I've been studying Kanji on and off for years now, but with more enthusiasm since visiting Japan last December. Soon I'll be taking the JLPT N5 so in preparation I wanted to focus on the Kanji required for the test.

So far, I've been using Anki to study. There are a bunch of shared decks on AnkiWeb that are specifically for N5 preparation, but I would prefer if I could keep using my favourite deck.

For this I needed to find a list of the Kanji to focus on.

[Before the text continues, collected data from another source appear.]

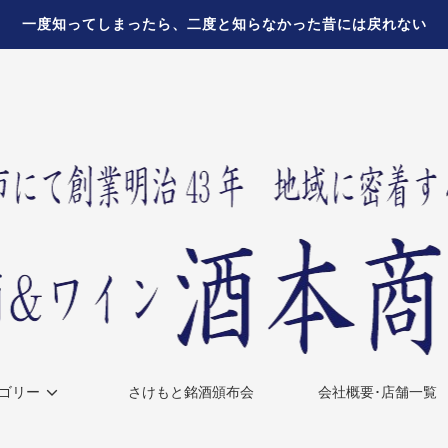
一度知ってしまったら、二度と知らなかった昔には戻れない
ゴリー
さけもと銘酒頒布会
会社概要･店舗一覧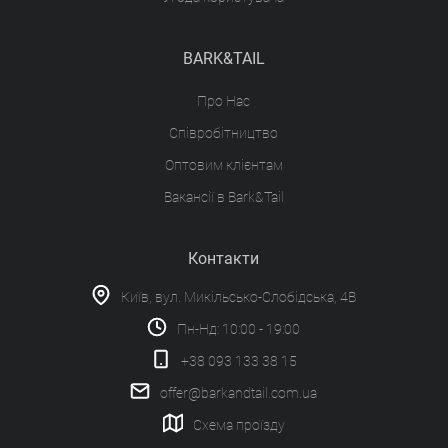
BARK&TAIL
Про Нас
Співробітництво
Оптовим клієнтам
Вакансії в Bark&Tail
Контакти
Київ, вул. Микільсько-Слобідська, 4В
Пн-Нд: 10:00 - 19:00
+38 093 133 38 15
offer@barkandtail.com.ua
Схема проїзду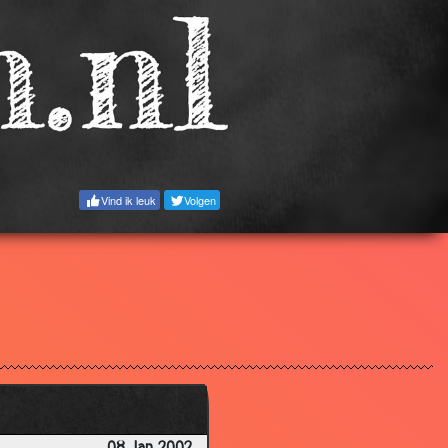
3.54
3.42
3.42
3.38
2.84
Vind ik leuk
Volgen
2.66
2.23
3.02
2.78
3.38
3.32
3.00
2.84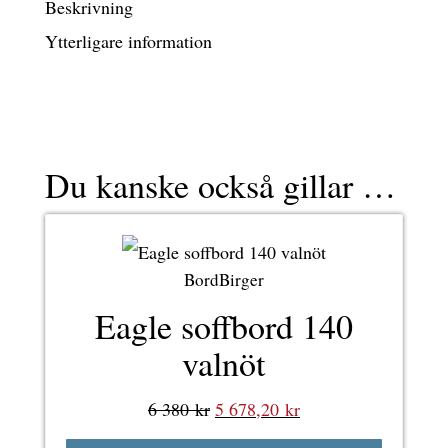
Beskrivning
Ytterligare information
Du kanske också gillar …
BordBirger
Eagle soffbord 140
valnöt
Det
Det
6 380
kr
5 678,20
kr
ursprungliga
nuvarande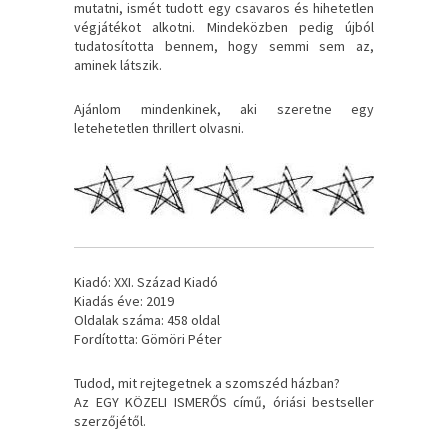
mutatni, ismét tudott egy csavaros és hihetetlen
végjátékot alkotni. Mindeközben pedig újból
tudatosította bennem, hogy semmi sem az,
aminek látszik.
Ajánlom mindenkinek, aki szeretne egy
letehetetlen thrillert olvasni.
Kiadó: XXI. Század Kiadó
Kiadás éve: 2019
Oldalak száma: 458 oldal
Fordította: Gömöri Péter
Tudod, ​mit rejtegetnek a szomszéd házban?
Az EGY KÖZELI ISMERŐS című, óriási bestseller
szerzőjétől.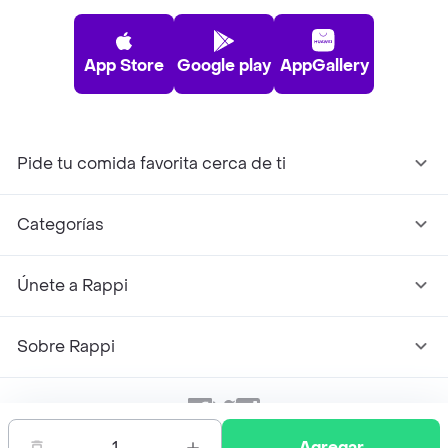
App Store
Google play
AppGallery
Pide tu comida favorita cerca de ti
Categorías
Únete a Rappi
Sobre Rappi
Facebook
Twitter
Instagram
1
Agregar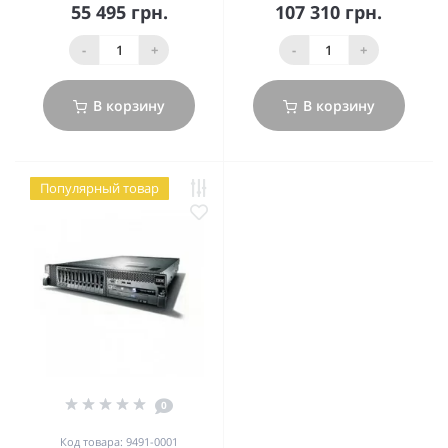
55 495 грн.
107 310 грн.
-
+
-
+
В корзину
В корзину
Популярный товар
0
Код товара: 9491-0001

Unfortunately as of 2010 there is no official list of Kanji required for the test, but there are many sites that have lists composed of Kanji that appeared in previous exams.

I used this one. In order to extract a list from that table, use the browser's developer tools:

  > Array.from(document.querySelectorAll('tr > td + td > a')).map(element => element.textContent).join(' ')
  安 一 飲 右 雨 駅 円 火 花 下 何 会 外 学 間 気 九 休 魚 金 空 月 見 言 古 五 後 午 語 校 口 行 高 国 今 左 三 山 四 子 耳 時 七 車 社 手 週 十 出 書 女 小 少 上 食 新 人 水 生 西 川 千 先 前 足 多 大 男 中 長 天 店 電 土 東 道 読 南 ニ 日 入 年 買 白 八 半 百 父 分 聞 母 北 木 本 毎 万 名 目 友 来 立 六 話"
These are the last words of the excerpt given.